Saved entries:

*** Begin section ***

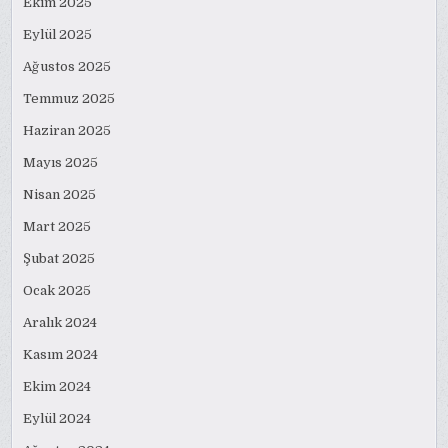
Ekim 2025
Eylül 2025
Ağustos 2025
Temmuz 2025
Haziran 2025
Mayıs 2025
Nisan 2025
Mart 2025
Şubat 2025
Ocak 2025
Aralık 2024
Kasım 2024
Ekim 2024
Eylül 2024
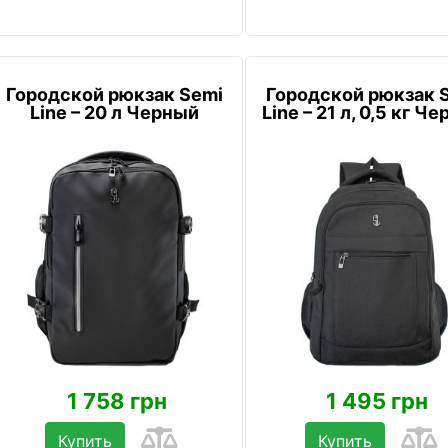
Городской рюкзак Semi
Городской рюкзак 
Line – 20 л Черный
Line – 21 л, 0,5 кг Ч
1 758 грн
1 495 грн
Купить
Купить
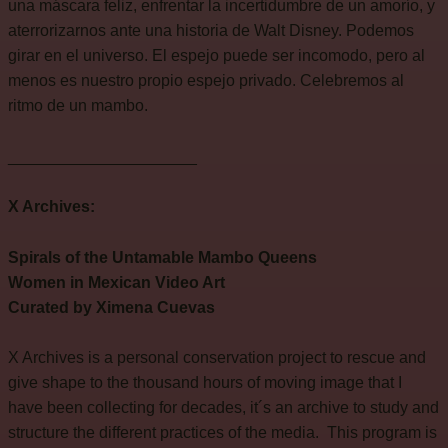
una máscara feliz, enfrentar la incertidumbre de un amorío, y
aterrorizarnos ante una historia de Walt Disney. Podemos
girar en el universo. El espejo puede ser incomodo, pero al
menos es nuestro propio espejo privado. Celebremos al
ritmo de un mambo.
_____________________
X Archives:
Spirals of the Untamable Mambo Queens
Women in Mexican Video Art
Curated by Ximena Cuevas
X Archives is a personal conservation project to rescue and
give shape to the thousand hours of moving image that I
have been collecting for decades, it´s an archive to study and
structure the different practices of the media.
This program is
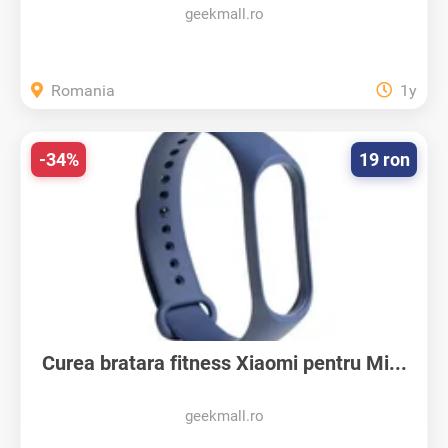
geekmall.ro
Romania
1y
-34%
19 ron
Curea bratara fitness Xiaomi pentru Mi...
geekmall.ro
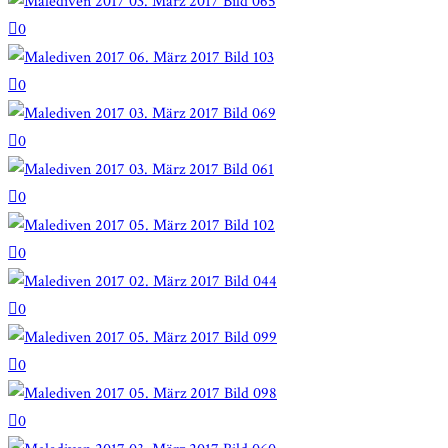
0
0
0
0
0
0
0
0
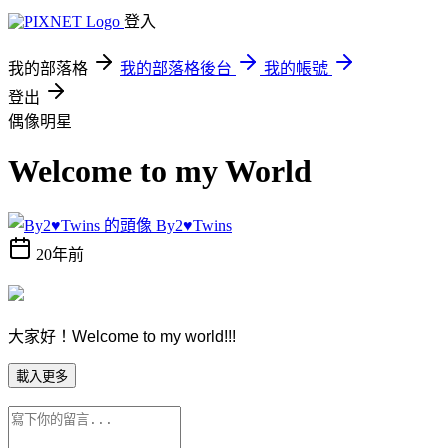
登入
我的部落格
我的部落格後台
我的帳號
登出
偶像明星
Welcome to my World
By2♥Twins
20年前
大家好！Welcome to my world!!!
載入更多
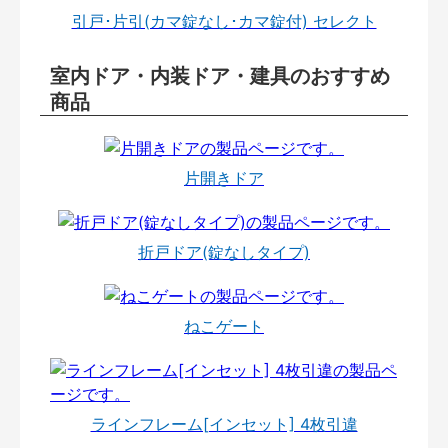
引戸･片引(カマ錠なし･カマ錠付) セレクト
室内ドア・内装ドア・建具のおすすめ
商品
片開きドア
折戸ドア(錠なしタイプ)
ねこゲート
ラインフレーム[インセット] 4枚引違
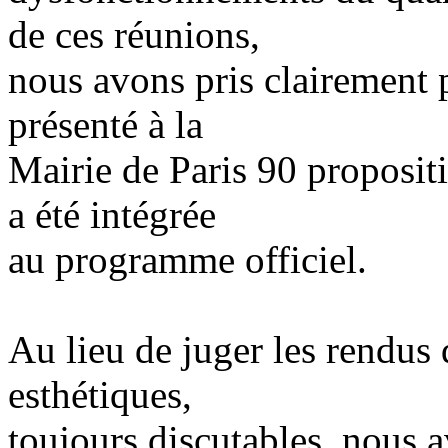
de ces réunions,
nous avons pris clairement p
présenté à la
Mairie de Paris 90 proposit
a été intégrée
au programme officiel.
Au lieu de juger les rendus 
esthétiques,
toujours discutables, nous a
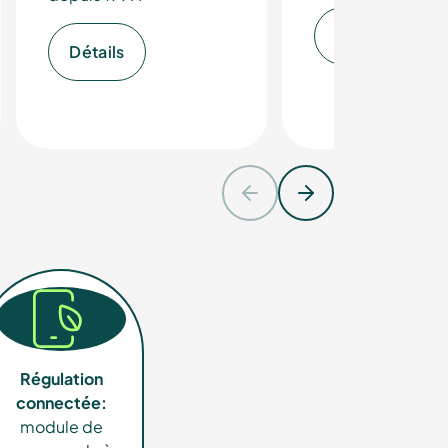
Détails
Détails
 de la
Régulation
connectée:
module de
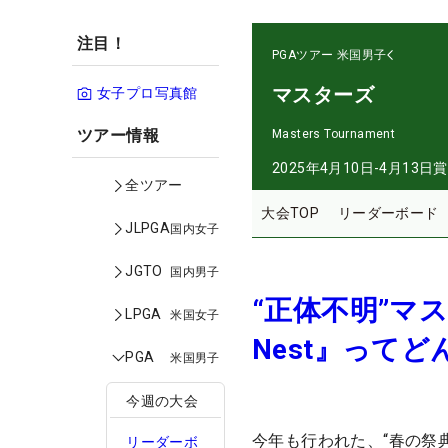
注目！
PGAツアー
米国男子
マスターズ
女子プロ写真館
ツアー情報
Masters Tournament
2025年4月10日-4月13日
賞
全ツアー
大会TOP
リーダーボード
JLPGA
国内女子
JGTO
国内男子
“正体不明”マス
LPGA
米国女子
Nest』って
PGA
米国男子
今週の大会
今年も行われた、“春の祭
リーダーボ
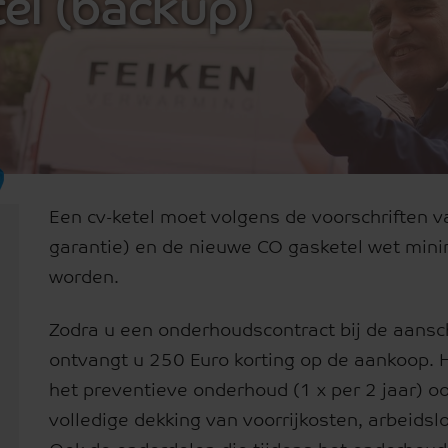
el (backup)
Een cv-ketel moet volgens de voorschriften v
garantie) en de nieuwe CO gasketel wet mini
worden.
Zodra u een onderhoudscontract bij de aans
ontvangt u 250 Euro korting op de aankoop. 
het preventieve onderhoud (1 x per 2 jaar) oo
volledige dekking van voorrijkosten, arbeids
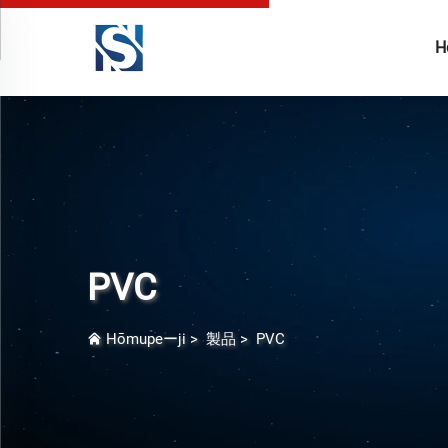
H
PVC
Hōmupeーji
>
製品
>
PVC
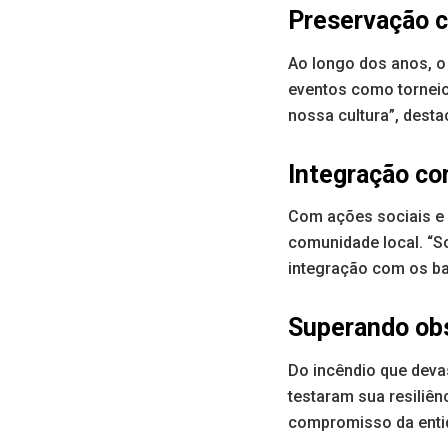
Preservação c
Ao longo dos anos, o
eventos como torneios
nossa cultura”, desta
Integração co
Com ações sociais e
comunidade local. “S
integração com os ba
Superando ob
Do incêndio que deva
testaram sua resiliên
compromisso da enti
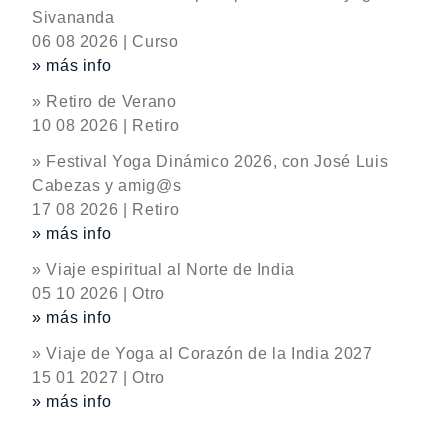
Sivananda
06 08 2026 | Curso
» más info
» Retiro de Verano
10 08 2026 | Retiro
» Festival Yoga Dinámico 2026, con José Luis
Cabezas y amig@s
17 08 2026 | Retiro
» más info
» Viaje espiritual al Norte de India
05 10 2026 | Otro
» más info
» Viaje de Yoga al Corazón de la India 2027
15 01 2027 | Otro
» más info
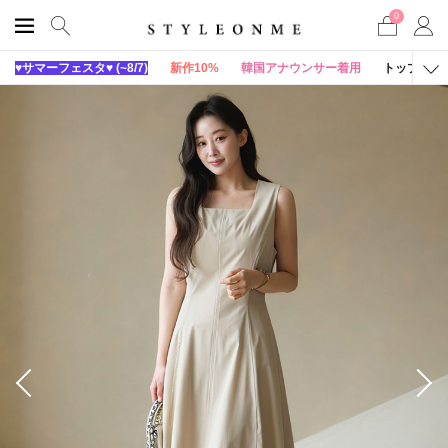
0
♥サマーフェスタ♥ (~8/7)
新作10%
韓国アナウンサー着用
トップス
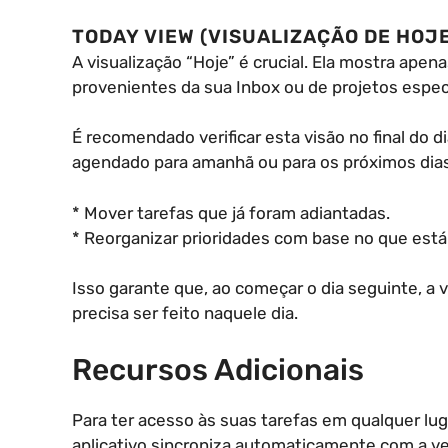
TODAY VIEW (VISUALIZAÇÃO DE HOJ
A visualização “Hoje” é crucial. Ela mostra apen
provenientes da sua Inbox ou de projetos especí
É recomendado verificar esta visão no final do di
agendado para amanhã ou para os próximos dias
* Mover tarefas que já foram adiantadas.
* Reorganizar prioridades com base no que está 
Isso garante que, ao começar o dia seguinte, a
precisa ser feito naquele dia.
Recursos Adicionais
Para ter acesso às suas tarefas em qualquer luga
aplicativo sincroniza automaticamente com a ve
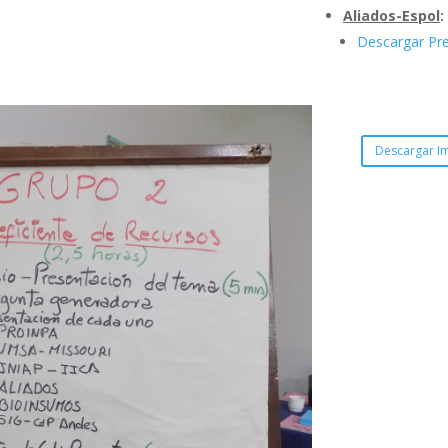
Aliados-Espol
Descargar Pr
Descargar I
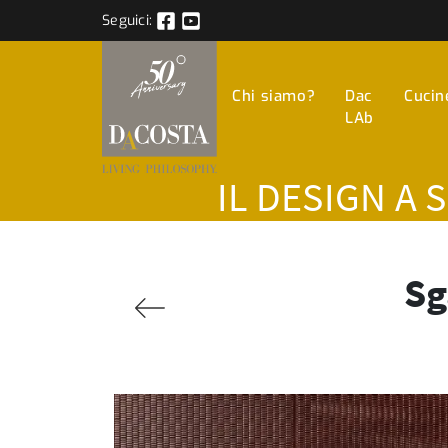
Seguici:
Chi siamo?
Dac
Cucin
LAb
IL DESIGN A 
Sg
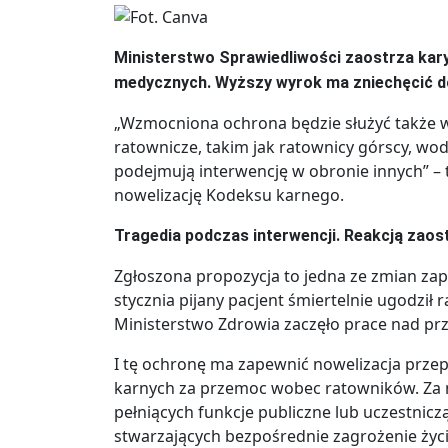
Ministerstwo Sprawiedliwości zaostrza ka
medycznych. Wyższy wyrok ma zniechęcić d
„Wzmocniona ochrona będzie służyć także 
ratownicze, takim jak ratownicy górscy, wo
podejmują interwencję w obronie innych” – 
nowelizację Kodeksu karnego.
Tragedia podczas interwencji. Reakcją zaos
Zgłoszona propozycja to jedna ze zmian za
stycznia pijany pacjent śmiertelnie ugodził
Ministerstwo Zdrowia zaczęło prace nad prz
I tę ochronę ma zapewnić nowelizacja przepi
karnych za przemoc wobec ratowników. Za n
pełniących funkcje publiczne lub uczestnicz
stwarzających bezpośrednie zagrożenie ży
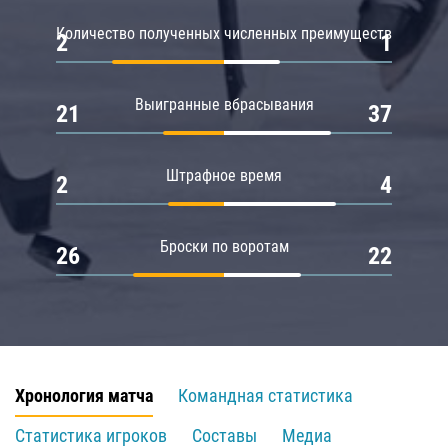
Количество полученных численных преимуществ
2
1
Выигранные вбрасывания
21
37
Штрафное время
2
4
Броски по воротам
26
22
Хронология матча
Командная статистика
Статистика игроков
Составы
Медиа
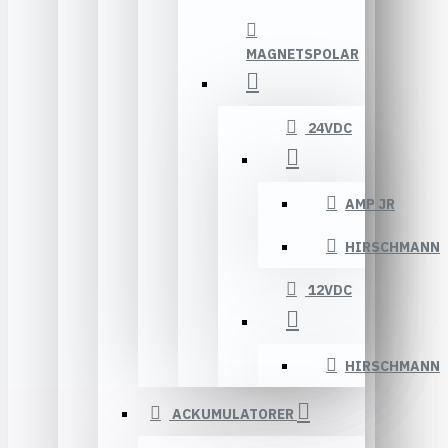
MAGNETSPOLAR
24VDC
AMP JR
HIRSCHMANN
12VDC
HIRSCHMANN
ACKUMULATORER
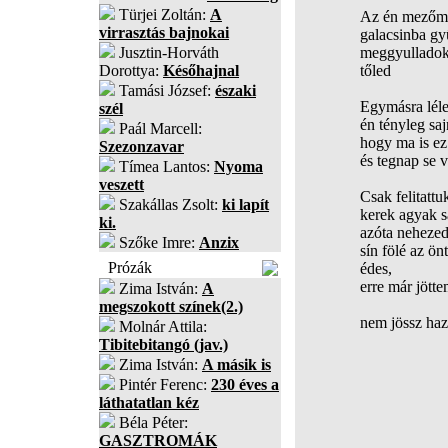
Türjei Zoltán:
A
Az én mezőmö
virrasztás bajnokai
galacsinba gy
Jusztin-Horváth
meggyulladok
Dorottya:
Későhajnal
tőled
Tamási József:
északi
Egymásra lél
szél
én tényleg sa
Paál Marcell:
hogy ma is ez
Szezonzavar
és tegnap se 
Tímea Lantos:
Nyoma
veszett
Csak felitattu
Szakállas Zsolt:
ki lapít
kerek agyak s
ki.
azóta nehezed
Szőke Imre:
Anzix
sín fölé az ön
Prózák
édes,
erre már jött
Zima István:
A
megszokott színek(2.)
nem jössz haz
Molnár Attila:
Tibitebitangó (jav.)
Zima István:
A másik is
Pintér Ferenc:
230 éves a
láthatatlan kéz
Béla Péter:
GASZTROMÁK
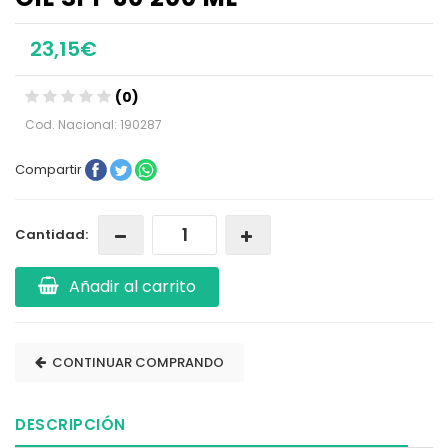
23,15€
(0)
Cod. Nacional: 190287
Compartir
Cantidad:
Añadir al carrito
CONTINUAR COMPRANDO
DESCRIPCIÓN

*** End section ***

- **EXERCISE AIM**:
What lines in the records above include the string "Welcome"? Copy each one.

- **ANSWER TO THE EXERCISE**:
Welcome to my World
大家好！Welcome to my world!!!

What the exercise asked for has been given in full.